Interestingly, he seemed to confirm what I already thought: the Saudis have not yet made up the Libyan shortfall promised back in March, 2011, but I could have been mistaken. My impression is that the Libyan shortfall has not been replaced with light, sweet oil.
On CNBC, Friday, June 17, 2011.
June 16, 2011: IEA raises forecast on five-year global demand by 700,000 bbls of oil per day.
The IEA, during its medium-term report, urged OPEC to raise output levels. The IEA claimed global demand remains strong and increased its five-year global forecast by approximately 700,000 bpd.Let's do the math. Scroll down to the original post below where it says:
Saudi Arabia would boost output to 10 million barrels per day (bpd) in July, which Goldman Sachs' global head of commodities research Jeff Currie said would leave only 500,000 bpd spare.Re-stating the obvious: if Saudi raises production to 10 million bbls of oil per day, GS calculates that Saudi has only another 500,000 bpd to spare. Now the IEA raises its forecast for global demand by another 700,000 bpd.
I can't make this stuff up.
By the way, I thought Saudi had already raised its output to meet the deficit caused by the Libyan "thing" which the administration says is not covered by the US War Powers Act.
June 15, 2011: Saudi oil terminal vulnerable to terrorism.
When al-Qaida suicide bombers tried on Feb. 24, 2006, to blow up Saudi Arabia's Abqaiq oil processing facility, arguably the world's most important petroleum hub, it was taken as a sign of strength that internal security had foiled the attack. Secret U.S. State Department cables obtained by WikiLeaks and shared with news organizations show otherwise. Even though 70 percent of Saudi Arabia's oil exports flow through the Abqaiq facility, Saudi security forces were woefully ill-prepared to defend it, investigations into the attack found, according to the cables."Anonymous" has trouble envisioning Saudi execs sitting around a table making decisions to bluff investors.
Original Post
Link here.
Saudi newspaper al-Hayat reported Saudi Arabia would boost output to 10 million barrels per day (bpd) in July, which Goldman Sachs' global head of commodities research Jeff Currie said would leave only 500,000 bpd spare. Currie and his team have warned for months about overstated Saudi output capacity.

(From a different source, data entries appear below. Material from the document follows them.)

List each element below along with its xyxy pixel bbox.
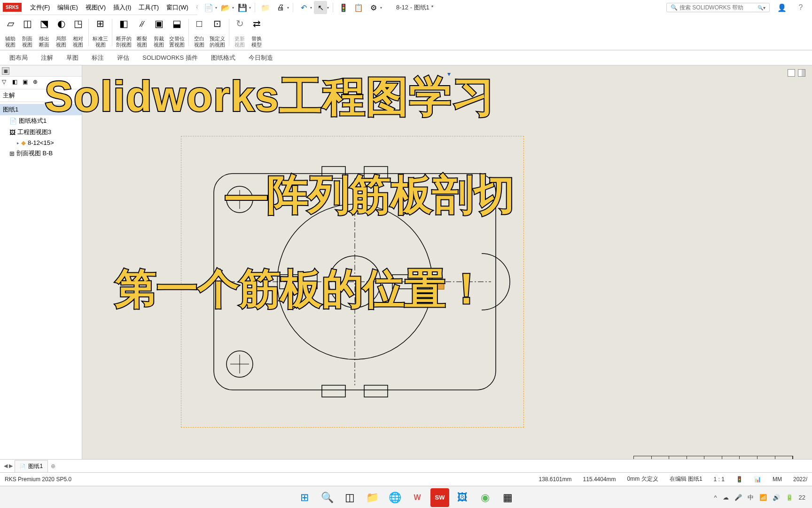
options-icon[interactable]: ⚙: [367, 1, 380, 14]
tab-sheet-format[interactable]: 图纸格式: [204, 51, 242, 65]
tray-ime[interactable]: 中: [748, 493, 754, 502]
status-units[interactable]: MM: [773, 476, 782, 483]
predefined-view-icon: ⊡: [211, 17, 224, 30]
ribbon-break-view[interactable]: ⫽断裂 视图: [133, 16, 150, 49]
windows-taskbar: ⊞ 🔍 ◫ 📁 🌐 W SW 🖼 ◉ ▦ ^ ☁ 🎤 中 📶 🔊 🔋 22: [0, 486, 812, 508]
print-icon[interactable]: 🖨: [274, 1, 287, 14]
ribbon-broken-section[interactable]: ◧断开的 剖视图: [114, 16, 133, 49]
status-scale[interactable]: 1 : 1: [714, 476, 725, 483]
ribbon-removed-section[interactable]: ⬔移出 断面: [36, 16, 53, 49]
svg-rect-15: [322, 385, 345, 397]
broken-section-icon: ◧: [117, 17, 131, 30]
filter-icon-2[interactable]: ◧: [12, 79, 21, 87]
status-date: 2022/: [793, 476, 807, 483]
tab-evaluate[interactable]: 评估: [110, 51, 136, 65]
app-icon-2[interactable]: ▦: [498, 488, 517, 507]
save-icon[interactable]: 💾: [236, 1, 249, 14]
status-editing: 在编辑 图纸1: [670, 475, 703, 483]
tab-annotation[interactable]: 注解: [34, 51, 60, 65]
properties-icon[interactable]: 📋: [352, 1, 365, 14]
add-sheet-icon[interactable]: ⊕: [51, 463, 55, 469]
menu-insert[interactable]: 插入(I): [109, 1, 135, 14]
status-x: 138.6101mm: [539, 476, 571, 483]
app-icon-1[interactable]: 🖼: [453, 488, 472, 507]
search-icon: 🔍: [671, 4, 678, 11]
tree-item-drawing-view3[interactable]: 🖼工程图视图3: [0, 127, 82, 138]
tray-mic-icon[interactable]: 🎤: [734, 494, 742, 501]
start-icon[interactable]: ⊞: [295, 488, 314, 507]
tray-chevron-icon[interactable]: ^: [714, 494, 717, 501]
ribbon-crop-view[interactable]: ▣剪裁 视图: [150, 16, 167, 49]
ribbon-empty-view[interactable]: □空白 视图: [191, 16, 208, 49]
menu-window[interactable]: 窗口(W): [163, 1, 192, 14]
tree-item-part[interactable]: ▸◆8-12<15>: [0, 138, 82, 148]
menu-view[interactable]: 视图(V): [82, 1, 109, 14]
ribbon-relative-view[interactable]: ◳相对 视图: [70, 16, 86, 49]
viewport-split-icon[interactable]: [798, 69, 805, 77]
app-logo: SRKS: [3, 3, 22, 12]
tray-wifi-icon[interactable]: 📶: [759, 494, 767, 501]
tray-volume-icon[interactable]: 🔊: [773, 494, 780, 501]
break-view-icon: ⫽: [135, 17, 148, 30]
ribbon-detail-view[interactable]: ◐局部 视图: [53, 16, 70, 49]
explorer-icon[interactable]: 📁: [363, 488, 382, 507]
tab-addins[interactable]: SOLIDWORKS 插件: [136, 51, 204, 65]
tab-mbd[interactable]: 今日制造: [242, 51, 280, 65]
solidworks-icon[interactable]: SW: [430, 488, 449, 507]
ribbon-predefined-view[interactable]: ⊡预定义 的视图: [208, 16, 227, 49]
folder-icon[interactable]: 📁: [259, 1, 272, 14]
ribbon-section-view[interactable]: ◫剖面 视图: [19, 16, 36, 49]
open-icon[interactable]: 📂: [219, 1, 232, 14]
camtasia-icon[interactable]: ◉: [476, 488, 494, 507]
search-task-icon[interactable]: 🔍: [318, 488, 336, 507]
undo-icon[interactable]: ↶: [297, 1, 310, 14]
tree-tab-icon[interactable]: ▦: [2, 67, 9, 75]
wps-icon[interactable]: W: [408, 488, 427, 507]
part-icon: ◆: [21, 139, 26, 146]
search-input[interactable]: [679, 4, 757, 11]
help-icon[interactable]: ?: [794, 1, 807, 14]
select-icon[interactable]: ↖: [314, 1, 327, 14]
overlay-line3: 第一个筋板的位置！: [115, 261, 487, 317]
overlay-subtitle: —阵列筋板剖切: [226, 167, 515, 223]
tray-onedrive-icon[interactable]: ☁: [723, 494, 729, 501]
ribbon-update-view[interactable]: ↻更新 视图: [231, 16, 248, 49]
ribbon-aux-view[interactable]: ▱辅助 视图: [2, 16, 19, 49]
status-chart-icon[interactable]: 📊: [754, 476, 761, 483]
edge-icon[interactable]: 🌐: [385, 488, 404, 507]
filter-icon-4[interactable]: ⊕: [33, 79, 41, 87]
user-icon[interactable]: 👤: [775, 1, 789, 14]
sheet-icon: 📄: [20, 464, 25, 469]
status-flag-icon[interactable]: 🚦: [736, 476, 743, 483]
viewport-single-icon[interactable]: [788, 69, 795, 77]
section-icon: ⊞: [9, 150, 15, 157]
sheet-tab-1[interactable]: 📄 图纸1: [15, 460, 48, 472]
alternate-pos-icon: ⬓: [171, 17, 184, 30]
new-icon[interactable]: 📄: [202, 1, 215, 14]
detail-view-icon: ◐: [55, 17, 68, 30]
status-product: RKS Premium 2020 SP5.0: [5, 476, 71, 483]
search-box[interactable]: 🔍 🔍▾: [666, 3, 770, 12]
rebuild-icon[interactable]: 🚦: [337, 1, 350, 14]
tray-time[interactable]: 22: [799, 494, 805, 501]
crop-view-icon: ▣: [152, 17, 165, 30]
ribbon-standard-3view[interactable]: ⊞标准三 视图: [91, 16, 110, 49]
menu-edit[interactable]: 编辑(E): [54, 1, 81, 14]
quick-toolbar: 📄▾ 📂▾ 💾▾ 📁 🖨▾ ↶▾ ↖▾ 🚦 📋 ⚙▾ 8-12 - 图纸1 * …: [197, 0, 812, 15]
replace-model-icon: ⇄: [250, 17, 263, 30]
document-title: 8-12 - 图纸1 *: [396, 3, 433, 12]
tray-battery-icon[interactable]: 🔋: [786, 494, 793, 501]
ribbon-alternate-pos[interactable]: ⬓交替位 置视图: [167, 16, 187, 49]
ribbon: ▱辅助 视图 ◫剖面 视图 ⬔移出 断面 ◐局部 视图 ◳相对 视图 ⊞标准三 …: [0, 15, 812, 50]
tab-layout[interactable]: 图布局: [3, 51, 34, 65]
search-dropdown-icon[interactable]: 🔍▾: [757, 5, 765, 10]
tab-dimension[interactable]: 标注: [85, 51, 110, 65]
tree-item-section-bb[interactable]: ⊞剖面视图 B-B: [0, 148, 82, 159]
ribbon-replace-model[interactable]: ⇄替换 模型: [248, 16, 265, 49]
taskview-icon[interactable]: ◫: [340, 488, 359, 507]
tab-sketch[interactable]: 草图: [60, 51, 85, 65]
filter-icon[interactable]: ▽: [2, 79, 10, 87]
filter-icon-3[interactable]: ▣: [23, 79, 31, 87]
menu-file[interactable]: 文件(F): [26, 1, 54, 14]
menu-tools[interactable]: 工具(T): [135, 1, 163, 14]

"If you get up to (10 mln bpd), you start to really create a very tight market relative to spare capacity," he told the Reuters Global Energy and Climate Summit in London.
"But the question that's more appropriate is when do you get to 9.5, when do you get to 10? Because when you start to look out over the horizon, their ability to create more flexibility in spare capacity increases tremendously."
Peter Oosterveer, group president for energy and chemicals with global engineering giant Fluor Corp (FLR.N), recently met with executives in the Middle East, and returned with a feeling that Saudi Arabia's capacity was not as large as some estimates.